You'd figure they have had plenty of practice by now, but when Ed Padgett was let go after 39 years on the job, it was up to a woman in HR to inform him on the phone that the firing was due to "safety violations, dishonesty and suspicion of sabotage." If she offered any fuller explanation, Padgett isn't saying. From Frying Pan News:
"It was similar to jumping into an icy cold pool of water," Padgett recalls. "I felt like crying because I'd been there so damn long, but I soon got over it." He drove on to his meeting in La Mirada, but hasn't been back to the Times printing plant on Olympic Boulevard to clean out his locker. "I just have my work boots in it," he says, "and a knife I use to trim newsprint rolls when they get twisted up -- it saves a lot of money." Padgett filed a grievance through Teamster Local 140-N, a process that may take another month. His case is complicated because the Times fired him the day his union was to ratify a new contract.

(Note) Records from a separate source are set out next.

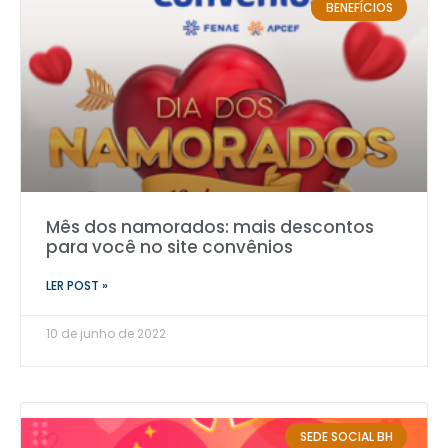
BENEFÍCIOS
Mês dos namorados: mais descontos
para você no site convênios
LER POST »
10 de junho de 2022
SEDE SOCIAL BH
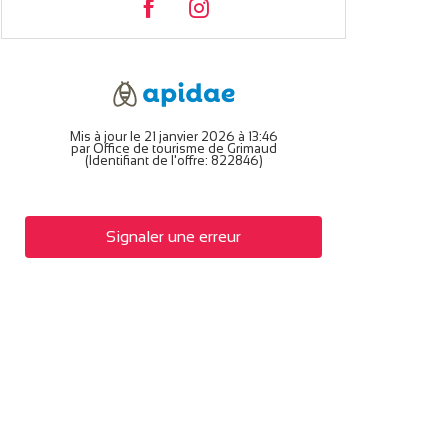
Mis à jour le 21 janvier 2026 à 13:46
par Office de tourisme de Grimaud
(Identifiant de l'offre:
822846
)
Signaler une erreur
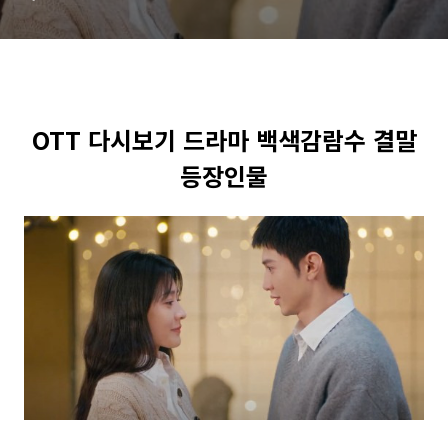
OTT 다시보기 드라마 백색감람수 결말
등장인물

Padgett is not just another Times employee. He is a union activist and a blogger who had been known to post not-so-flattering nuggets about the paper's financial condition. An LAT spokeswoman said icily: ""Ed Padgett served as a pressman for the Times and is not a spokesperson for the company nor did his position provide him with access to overall company operations." Some of what Padgett posted turned out to be true; some of it was closer to gossip. It's easy to see why the honchos wouldn't exactly sing his praises, but how that dislike escalated into his firing has yet to be explained.